● What is required
Could you transcribe each entry below exactly, minus the images?

● Information
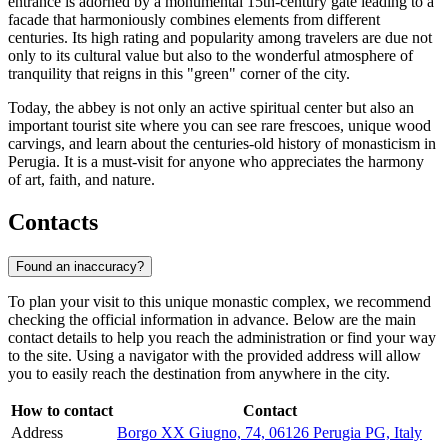
entrance is adorned by a monumental 15th-century gate leading to a
facade that harmoniously combines elements from different
centuries. Its high rating and popularity among travelers are due not
only to its cultural value but also to the wonderful atmosphere of
tranquility that reigns in this "green" corner of the city.
Today, the abbey is not only an active spiritual center but also an
important tourist site where you can see rare frescoes, unique wood
carvings, and learn about the centuries-old history of monasticism in
Perugia. It is a must-visit for anyone who appreciates the harmony
of art, faith, and nature.
Contacts
Found an inaccuracy?
To plan your visit to this unique monastic complex, we recommend
checking the official information in advance. Below are the main
contact details to help you reach the administration or find your way
to the site. Using a navigator with the provided address will allow
you to easily reach the destination from anywhere in the city.
How to contact
Contact
Address
Borgo XX Giugno, 74, 06126 Perugia PG, Italy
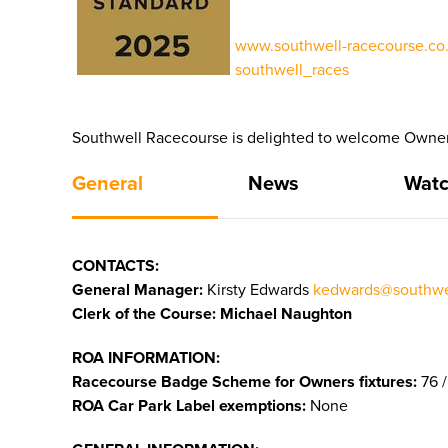
www.southwell-racecourse.co.
southwell_races
Southwell Racecourse is delighted to welcome Owners
General
News
Watc
CONTACTS:
General Manager:
Kirsty Edwards
kedwards@southwel
Clerk of the Course: Michael Naughton
ROA INFORMATION:
Racecourse Badge Scheme for Owners fixtures:
76 /
ROA Car Park Label exemptions:
None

● Result
entrance is adorned by a monumental 15th-century gate leading to a
facade that harmoniously combines elements from different
centuries. Its high rating and popularity among travelers are due not
only to its cultural value but also to the wonderful atmosphere of
tranquility that reigns in this "green" corner of the city.
Today, the abbey is not only an active spiritual center but also an
important tourist site where you can see rare frescoes, unique wood
carvings, and learn about the centuries-old history of monasticism in
Perugia. It is a must-visit for anyone who appreciates the harmony
of art, faith, and nature.
Contacts
Found an inaccuracy?
To plan your visit to this unique monastic complex, we recommend
checking the official information in advance. Below are the main
contact details to help you reach the administration or find your way
to the site. Using a navigator with the provided address will allow
you to easily reach the destination from anywhere in the city.
How to contact
Contact
Address
Borgo XX Giugno, 74, 06126 Perugia PG, Italy
www.southwell-racecourse.co.
southwell_races
Southwell Racecourse is delighted to welcome Owners
General
News
Watc
CONTACTS:
General Manager:
Kirsty Edwards
kedwards@southwel
Clerk of the Course: Michael Naughton
ROA INFORMATION:
Racecourse Badge Scheme for Owners fixtures:
76 /
ROA Car Park Label exemptions:
None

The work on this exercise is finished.